Relief may be granted under R. 4:50-1 only upon a showing of exceptional circumstances. Baumann v. Marinaro, 95 N.J. 380, 393 (1984). Vacating or setting aside "a final judgment is a matter that lies within the sound discretion of the trial court." Resolution Trust Corp. v. Associated Gulf Contractors, Inc., 263 N.J. Super. 332, 340 (App. Div. 1993) (citing Hodgson v. Applegate, 31 N.J. 29, 37 (1959); Shammas v. Shammas, 9 N.J. 321, 328 (1952)). Regardless of the basis, a motion to vacate a judgment under R. 4:50-1 is granted sparingly. Hous. Auth. of Morristown v. Little, 135 N.J. 274, 289 (1994).
The defendant's motion regarding R. 4:50-1(a), (b), and (c) is clearly time barred. A motion praying for relief under this rule, "shall be made within a reasonable time, and for reasons (a), (b), and (c) of R. 4:50-1 not more than one year after the judgment, order or proceeding was entered or taken." R. 4:50-2. Judge Farber's decision was filed on May 27, 2003. Plaintiff did not file his original pro se motion for relief until January 6, 2005. His motion and his cross-motion were both filed well outside the parameters set forth in R. 4:50-1, and therefore were properly denied as untimely.

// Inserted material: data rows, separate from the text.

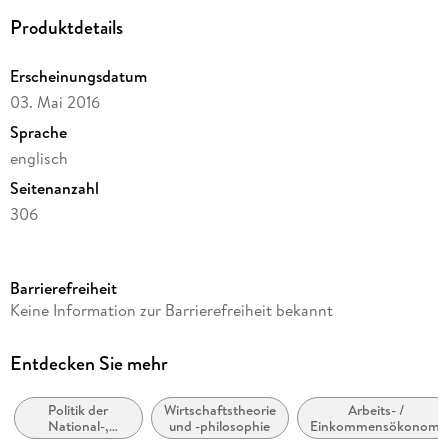
Produktdetails
Erscheinungsdatum
03. Mai 2016
Sprache
englisch
Seitenanzahl
306
Reihe
Knopf Doubleday Publishing Group
Barrierefreiheit
Autor/Autorin
Keine Information zur Barrierefreiheit bekannt
Robert B. Reich
Verlag/Hersteller
Entdecken Sie mehr
Random House
Politik der
Wirtschaftstheorie
Arbeits- /
Produktart
National-,
und -philosophie
Einkommensökonomi
kartoniert
Zentral- oder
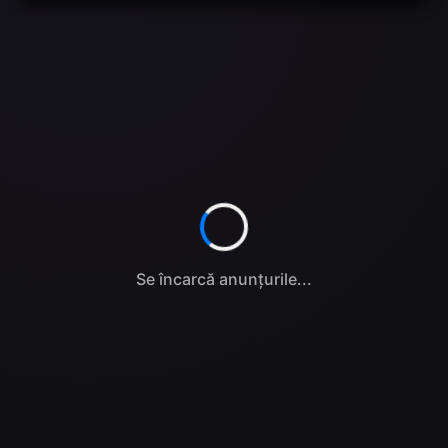
Se încarcă anunțurile...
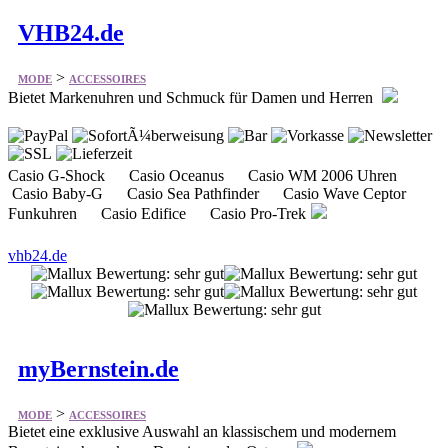
VHB24.de
>
MODE
ACCESSOIRES
Bietet Markenuhren und Schmuck für Damen und Herren
Casio G-Shock Casio Oceanus Casio WM 2006 Uhren
Casio Baby-G Casio Sea Pathfinder Casio Wave Ceptor
Funkuhren Casio Edifice Casio Pro-Trek
vhb24.de
myBernstein.de
>
MODE
ACCESSOIRES
Bietet eine exklusive Auswahl an klassischem und modernem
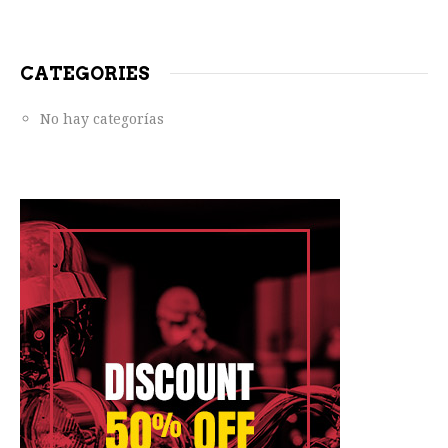
CATEGORIES
No hay categorías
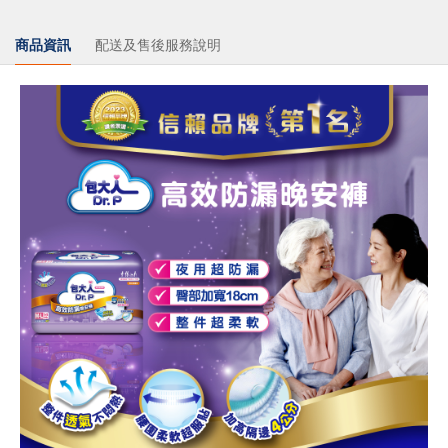
商品資訊
配送及售後服務說明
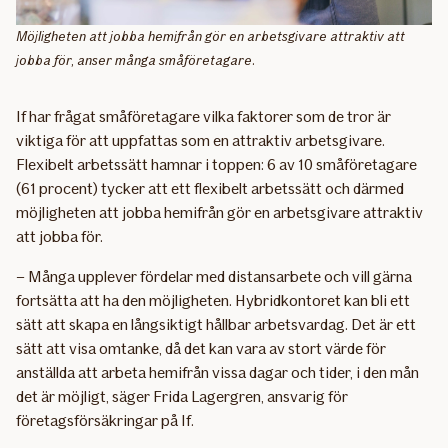
Möjligheten att jobba hemifrån gör en arbetsgivare attraktiv att
jobba för, anser många småföretagare.
If har frågat småföretagare vilka faktorer som de tror är
viktiga för att uppfattas som en attraktiv arbetsgivare.
Flexibelt arbetssätt hamnar i toppen: 6 av 10 småföretagare
(61 procent) tycker att ett flexibelt arbetssätt och därmed
möjligheten att jobba hemifrån gör en arbetsgivare attraktiv
att jobba för.
– Många upplever fördelar med distansarbete och vill gärna
fortsätta att ha den möjligheten. Hybridkontoret kan bli ett
sätt att skapa en långsiktigt hållbar arbetsvardag. Det är ett
sätt att visa omtanke, då det kan vara av stort värde för
anställda att arbeta hemifrån vissa dagar och tider, i den mån
det är möjligt, säger Frida Lagergren, ansvarig för
företagsförsäkringar på If.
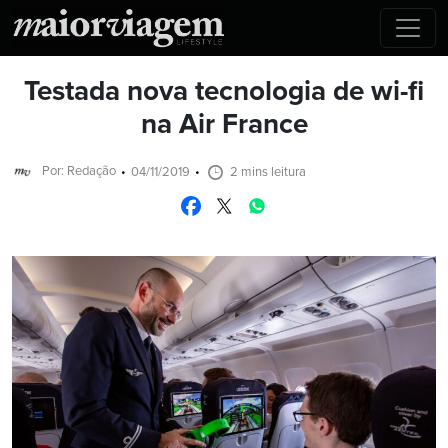
Testada nova tecnologia de wi-fi
na Air France
Por: Redação
04/11/2019
2 mins leitura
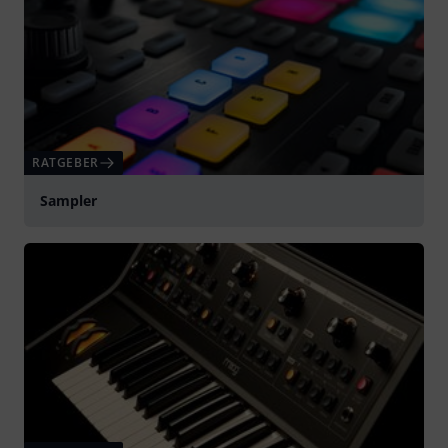
RATGEBER
Sampler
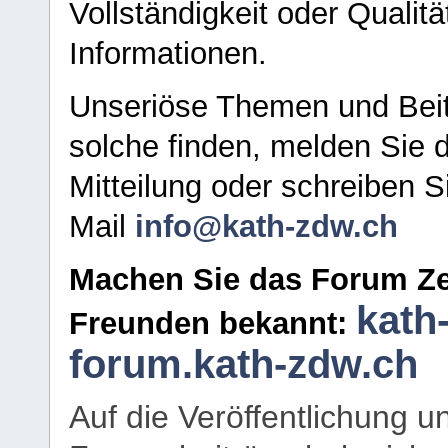
Vollständigkeit oder Qualitä
Informationen.
Unseriöse Themen und Beit
solche finden, melden Sie d
Mitteilung oder schreiben S
Mail
info@kath-zdw.ch
Machen Sie das Forum Ze
kath
Freunden bekannt:
forum.kath-zdw.ch
Auf die Veröffentlichung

Plaintiff's motion for relief under R. 4:50-1(f) is not extinguished by any time restriction, however, under this so-called catchall provision "[r]elief is not available absent exceptional and compelling circumstances." Connor v. Connor, 254 N.J. Super. 591, 610 (App. Div. 1992) (citing Baumann, supra, 95 N.J. at 392); see Castiglioni v. Castiglioni, 192 N.J. Super. 594, 597 (Ch. Div. 1984) (finding that relief will only be granted where "enforcement of the judgment would be unjust, oppressive or inequitable"). No such showing was made in this case.

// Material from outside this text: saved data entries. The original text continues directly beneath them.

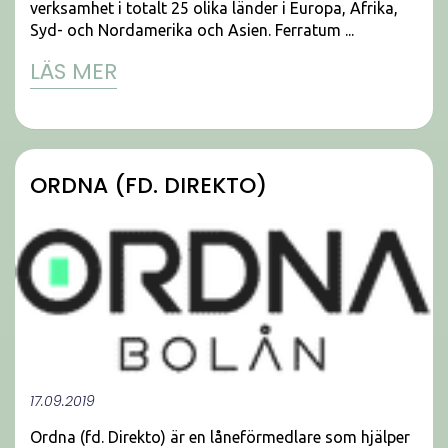
verksamhet i totalt 25 olika länder i Europa, Afrika,
Syd- och Nordamerika och Asien. Ferratum ...
LÄS MER
ORDNA (FD. DIREKTO)
17.09.2019
Ordna (fd. Direkto) är en låneförmedlare som hjälper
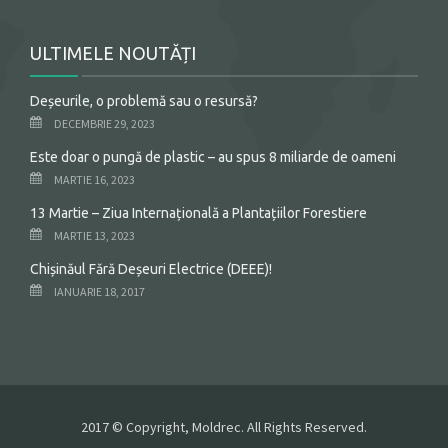
ULTIMELE NOUTĂȚI
Deșeurile, o problemă sau o resursă?
DECEMBRIE 29, 2023
Este doar o pungă de plastic – au spus 8 miliarde de oameni
MARTIE 16, 2023
13 Martie – Ziua Internațională a Plantațiilor Forestiere
MARTIE 13, 2023
Chișinăul Fără Deșeuri Electrice (DEEE)!
IANUARIE 18, 2017
2017 © Copyright, Moldrec. All Rights Reserved.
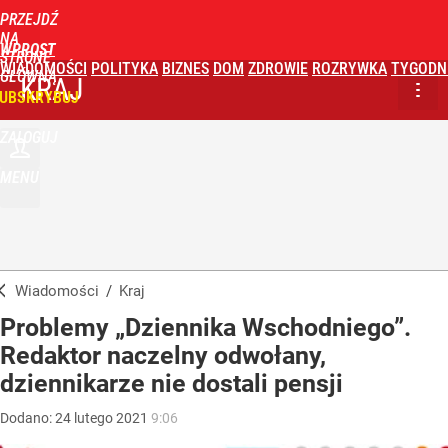
PRZEJDŹ
NA
WPROST
STRONĘ
WIADOMOŚCI
POLITYKA
BIZNES
DOM
ZDROWIE
ROZRYWKA
TYGODN
GŁÓWNĄ
KRAJ
UBSKRYBUJ
ZALOGUJ
MENU
Wiadomości
/
Kraj
Problemy „Dziennika Wschodniego”.
Redaktor naczelny odwołany,
dziennikarze nie dostali pensji
Dodano:
24
lutego
2021
9:06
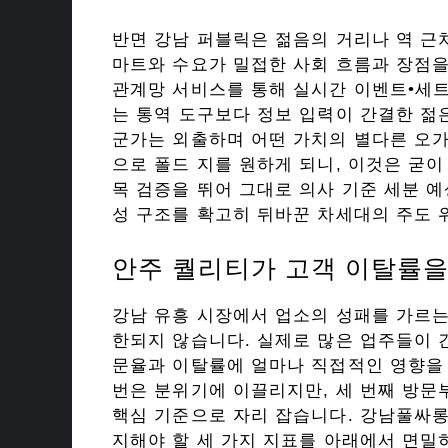
반면 강남 퍼블릭은 젊음의 거리나 역 근
마트와 수요가 밀접한 사회 흐름과 장점
관계망 서비스를 통해 실시간 이벤트•세트
는 통역 도구보다 정보 입력이 간결한 젊
군가는 외출하며 어떤 가치의 별다른 오가
으로 폴드 지를 원하게 되니, 이것은 굳이
목 검증을 뛰어 그대로 의사 기준 세분 예
성 구조를 확고히 뒤바꾼 차세대의 주도 
안주 퀄리티가 고객 이탈률을
강남 유흥 시장에서 업소의 성패를 가르
한되지 않습니다. 실제로 많은 업주들이 
문율과 이탈률에 얼마나 직접적인 영향을 
번은 분위기에 이끌리지만, 세 번째 방
핵심 기준으로 자리 잡습니다. 강남풀싸
지해야 할 세 가지 지표를 아래에서 면밀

The parties engaged in an exhaustive litigation in which both had ample opportunity to obtain any and all records prior to trial. Plaintiff now claims that the defendant maliciously hid bank account records both from the court and from him. The record discloses that, even though plaintiff did not have possession of these records, he had knowledge of their existence. If the plaintiff had exercised any degree of due diligence, those records could have been produced at trial. Therefore, we find that the plaintiff's situation falls far short of the exceptional or compelling circumstances necessary to be granted relief under R. 4:50-1(f).
Plaintiff also requested ancillary relief under R. 4:50-1 for a hearing regarding the impact of defendant's alleged cohabitation and disparate appraisals of the couple's Vermont timeshare. At oral argument, counsel advised the panel that the controversy concerning defendant's alleged cohabitation is now moot. We are satisfied that Judge Gannon appropriately exercised his discretion to enforce the prior orders of the court that stated that the timeshare management company would determine the value of the timeshare. There was no evidence presented that the differing values assigned by the management company at different times were rendered in anything but good faith.
Likewise, Judge Farber had addressed the method by which the parties were to allocate the personal assets in his May 27, 2003 decision. Judge Gannon determined that plaintiff never complied with that order, and that plaintiff, instead asked the court to award him specific items of personal property. Judge Gannon properly denied plaintiff's attempt to disregard Judge Farber's order. We will not disturb that ruling.
Finally, in regard to the plaintiff's request for attorney's fees, we do not find sufficient merit in this claim to warrant discussion in a written opinion. R. 2:11-3(1)(E). We only comment that plaintiff has not prevailed on the issues he raised. Nothing suggests plaintiff cannot and should not bear his own legal fees and costs.